◆ YOUR ASSIGNMENT: Where does the word "aider" show up in the data? Please find each such line and copy it.

◆ MATERIAL FOR THE TASK:
--------------------

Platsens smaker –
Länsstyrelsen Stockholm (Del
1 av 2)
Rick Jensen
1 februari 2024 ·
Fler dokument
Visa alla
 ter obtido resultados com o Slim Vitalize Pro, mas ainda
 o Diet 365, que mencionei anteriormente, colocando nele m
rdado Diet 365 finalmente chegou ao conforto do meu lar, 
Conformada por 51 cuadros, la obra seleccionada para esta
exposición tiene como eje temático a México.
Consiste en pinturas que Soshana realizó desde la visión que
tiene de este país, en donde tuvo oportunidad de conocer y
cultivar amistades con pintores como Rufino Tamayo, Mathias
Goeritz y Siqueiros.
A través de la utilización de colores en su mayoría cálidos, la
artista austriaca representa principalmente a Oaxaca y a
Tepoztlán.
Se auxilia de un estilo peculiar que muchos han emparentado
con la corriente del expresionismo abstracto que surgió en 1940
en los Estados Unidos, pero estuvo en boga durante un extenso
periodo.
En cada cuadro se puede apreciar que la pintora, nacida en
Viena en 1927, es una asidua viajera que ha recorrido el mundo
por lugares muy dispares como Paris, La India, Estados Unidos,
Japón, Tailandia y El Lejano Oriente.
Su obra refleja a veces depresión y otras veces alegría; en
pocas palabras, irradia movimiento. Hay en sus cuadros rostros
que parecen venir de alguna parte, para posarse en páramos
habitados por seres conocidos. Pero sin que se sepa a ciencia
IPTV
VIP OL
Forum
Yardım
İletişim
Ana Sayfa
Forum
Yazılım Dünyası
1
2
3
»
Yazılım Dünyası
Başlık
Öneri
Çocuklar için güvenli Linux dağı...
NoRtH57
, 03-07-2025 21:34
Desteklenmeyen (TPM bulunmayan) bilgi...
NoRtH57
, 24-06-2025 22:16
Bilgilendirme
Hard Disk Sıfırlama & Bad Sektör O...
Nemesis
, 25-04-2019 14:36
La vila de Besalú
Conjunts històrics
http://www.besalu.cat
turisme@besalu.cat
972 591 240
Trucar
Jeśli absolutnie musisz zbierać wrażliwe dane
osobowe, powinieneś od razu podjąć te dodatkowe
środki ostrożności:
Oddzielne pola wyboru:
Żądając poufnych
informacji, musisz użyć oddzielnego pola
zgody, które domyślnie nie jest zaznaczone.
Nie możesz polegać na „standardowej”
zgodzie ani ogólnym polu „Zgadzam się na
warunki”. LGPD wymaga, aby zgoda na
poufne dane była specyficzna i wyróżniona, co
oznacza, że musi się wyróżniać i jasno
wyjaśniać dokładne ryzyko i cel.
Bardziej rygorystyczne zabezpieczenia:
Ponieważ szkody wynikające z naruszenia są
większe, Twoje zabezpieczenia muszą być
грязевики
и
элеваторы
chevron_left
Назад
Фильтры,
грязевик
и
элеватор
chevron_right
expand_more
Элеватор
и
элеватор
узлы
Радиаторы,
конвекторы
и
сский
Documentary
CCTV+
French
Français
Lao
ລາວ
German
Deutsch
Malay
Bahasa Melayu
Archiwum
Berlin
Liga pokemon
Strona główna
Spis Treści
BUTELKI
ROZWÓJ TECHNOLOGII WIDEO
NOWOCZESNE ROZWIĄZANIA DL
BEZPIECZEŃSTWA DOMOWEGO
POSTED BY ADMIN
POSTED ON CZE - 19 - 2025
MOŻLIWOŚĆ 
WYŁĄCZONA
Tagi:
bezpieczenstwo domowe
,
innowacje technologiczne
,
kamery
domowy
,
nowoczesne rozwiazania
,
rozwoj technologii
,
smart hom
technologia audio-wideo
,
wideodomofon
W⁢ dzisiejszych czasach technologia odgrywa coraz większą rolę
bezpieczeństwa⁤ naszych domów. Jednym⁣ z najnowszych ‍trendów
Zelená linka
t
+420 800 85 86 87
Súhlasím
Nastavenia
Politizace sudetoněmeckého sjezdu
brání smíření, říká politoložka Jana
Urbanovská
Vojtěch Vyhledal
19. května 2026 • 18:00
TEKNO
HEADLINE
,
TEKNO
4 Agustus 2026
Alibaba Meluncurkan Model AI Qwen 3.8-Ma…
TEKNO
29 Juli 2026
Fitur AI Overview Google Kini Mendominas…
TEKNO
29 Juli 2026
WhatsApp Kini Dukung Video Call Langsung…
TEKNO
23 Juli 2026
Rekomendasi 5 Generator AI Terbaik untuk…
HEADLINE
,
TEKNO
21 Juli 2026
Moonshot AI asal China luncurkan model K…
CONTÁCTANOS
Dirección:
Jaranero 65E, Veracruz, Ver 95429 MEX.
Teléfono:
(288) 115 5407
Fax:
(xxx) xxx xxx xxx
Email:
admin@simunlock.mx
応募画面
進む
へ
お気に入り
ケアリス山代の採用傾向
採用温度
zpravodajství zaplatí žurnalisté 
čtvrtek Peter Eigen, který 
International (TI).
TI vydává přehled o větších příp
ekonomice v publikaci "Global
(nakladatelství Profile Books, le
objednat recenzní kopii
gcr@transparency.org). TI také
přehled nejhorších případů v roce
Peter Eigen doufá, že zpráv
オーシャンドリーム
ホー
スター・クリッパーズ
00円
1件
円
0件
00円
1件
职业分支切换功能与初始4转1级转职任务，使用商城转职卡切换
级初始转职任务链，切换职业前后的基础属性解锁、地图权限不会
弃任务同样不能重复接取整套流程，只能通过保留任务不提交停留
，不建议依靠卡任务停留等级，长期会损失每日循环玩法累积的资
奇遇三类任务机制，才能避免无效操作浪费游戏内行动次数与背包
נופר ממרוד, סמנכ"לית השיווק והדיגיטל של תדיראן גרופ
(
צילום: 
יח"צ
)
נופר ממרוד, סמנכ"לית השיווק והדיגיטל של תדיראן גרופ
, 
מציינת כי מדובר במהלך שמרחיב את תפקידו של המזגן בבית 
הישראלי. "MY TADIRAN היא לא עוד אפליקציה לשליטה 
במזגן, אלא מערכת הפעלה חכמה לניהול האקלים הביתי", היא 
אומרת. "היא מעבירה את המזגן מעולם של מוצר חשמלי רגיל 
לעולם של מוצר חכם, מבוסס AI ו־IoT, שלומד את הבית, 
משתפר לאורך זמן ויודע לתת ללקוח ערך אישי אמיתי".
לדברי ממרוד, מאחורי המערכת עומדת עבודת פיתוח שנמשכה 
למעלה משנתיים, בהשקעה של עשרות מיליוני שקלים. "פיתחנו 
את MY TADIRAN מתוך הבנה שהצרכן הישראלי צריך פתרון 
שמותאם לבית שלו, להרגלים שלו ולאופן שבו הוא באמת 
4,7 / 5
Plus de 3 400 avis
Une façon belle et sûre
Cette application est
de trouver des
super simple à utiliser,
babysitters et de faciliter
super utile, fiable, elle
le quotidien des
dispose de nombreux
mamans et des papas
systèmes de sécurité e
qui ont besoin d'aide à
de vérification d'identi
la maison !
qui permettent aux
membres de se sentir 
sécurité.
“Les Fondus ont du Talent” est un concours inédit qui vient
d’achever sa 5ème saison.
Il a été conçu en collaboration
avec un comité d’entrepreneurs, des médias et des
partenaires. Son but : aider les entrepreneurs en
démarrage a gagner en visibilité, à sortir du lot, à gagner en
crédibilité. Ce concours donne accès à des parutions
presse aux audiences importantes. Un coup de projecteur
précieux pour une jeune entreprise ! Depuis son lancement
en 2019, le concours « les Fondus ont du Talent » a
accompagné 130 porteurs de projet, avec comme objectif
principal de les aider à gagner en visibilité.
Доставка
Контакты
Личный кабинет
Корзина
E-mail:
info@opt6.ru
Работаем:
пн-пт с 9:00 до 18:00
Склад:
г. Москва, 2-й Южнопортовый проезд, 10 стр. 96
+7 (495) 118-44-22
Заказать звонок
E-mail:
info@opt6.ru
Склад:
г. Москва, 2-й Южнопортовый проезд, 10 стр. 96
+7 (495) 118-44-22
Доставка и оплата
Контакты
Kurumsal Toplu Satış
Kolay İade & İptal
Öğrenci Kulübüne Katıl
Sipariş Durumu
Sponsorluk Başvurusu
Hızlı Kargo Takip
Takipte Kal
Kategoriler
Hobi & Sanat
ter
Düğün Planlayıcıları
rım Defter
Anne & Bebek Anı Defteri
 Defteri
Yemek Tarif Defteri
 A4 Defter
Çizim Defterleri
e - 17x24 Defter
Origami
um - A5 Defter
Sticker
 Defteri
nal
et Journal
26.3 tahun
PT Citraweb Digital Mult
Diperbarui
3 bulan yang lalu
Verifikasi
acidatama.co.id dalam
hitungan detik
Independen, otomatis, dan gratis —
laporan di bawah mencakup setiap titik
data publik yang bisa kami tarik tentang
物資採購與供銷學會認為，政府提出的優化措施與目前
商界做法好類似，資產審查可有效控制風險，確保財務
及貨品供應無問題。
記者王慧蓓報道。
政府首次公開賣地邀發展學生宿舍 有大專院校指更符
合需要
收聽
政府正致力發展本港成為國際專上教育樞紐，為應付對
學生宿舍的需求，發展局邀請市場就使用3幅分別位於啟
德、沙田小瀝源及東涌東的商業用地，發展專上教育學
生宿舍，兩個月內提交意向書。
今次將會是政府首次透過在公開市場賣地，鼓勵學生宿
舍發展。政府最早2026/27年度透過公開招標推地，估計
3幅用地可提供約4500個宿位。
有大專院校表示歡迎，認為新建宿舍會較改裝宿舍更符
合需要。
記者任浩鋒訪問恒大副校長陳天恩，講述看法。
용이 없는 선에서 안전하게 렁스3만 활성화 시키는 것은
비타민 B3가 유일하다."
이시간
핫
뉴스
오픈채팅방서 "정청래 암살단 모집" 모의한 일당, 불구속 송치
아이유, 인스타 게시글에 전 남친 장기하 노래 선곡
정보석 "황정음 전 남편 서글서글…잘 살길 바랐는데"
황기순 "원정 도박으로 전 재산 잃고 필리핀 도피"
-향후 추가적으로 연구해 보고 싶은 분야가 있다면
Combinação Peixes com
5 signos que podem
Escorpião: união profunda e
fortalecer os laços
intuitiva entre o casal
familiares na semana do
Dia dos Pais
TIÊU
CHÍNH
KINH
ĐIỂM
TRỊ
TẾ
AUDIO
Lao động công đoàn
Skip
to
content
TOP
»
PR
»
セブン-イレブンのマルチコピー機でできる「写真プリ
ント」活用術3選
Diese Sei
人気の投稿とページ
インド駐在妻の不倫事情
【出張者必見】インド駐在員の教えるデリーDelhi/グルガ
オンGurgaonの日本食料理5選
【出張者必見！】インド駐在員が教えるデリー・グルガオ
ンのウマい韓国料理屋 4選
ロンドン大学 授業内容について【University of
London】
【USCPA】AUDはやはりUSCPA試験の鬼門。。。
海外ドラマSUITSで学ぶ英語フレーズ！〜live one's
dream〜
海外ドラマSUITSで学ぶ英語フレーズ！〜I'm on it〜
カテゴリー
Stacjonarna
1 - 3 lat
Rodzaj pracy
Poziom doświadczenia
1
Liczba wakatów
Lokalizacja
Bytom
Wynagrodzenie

--------------------

◆ REPLY:
partenaires. Son but : aider les entrepreneurs en
principal de les aider à gagner en visibilité.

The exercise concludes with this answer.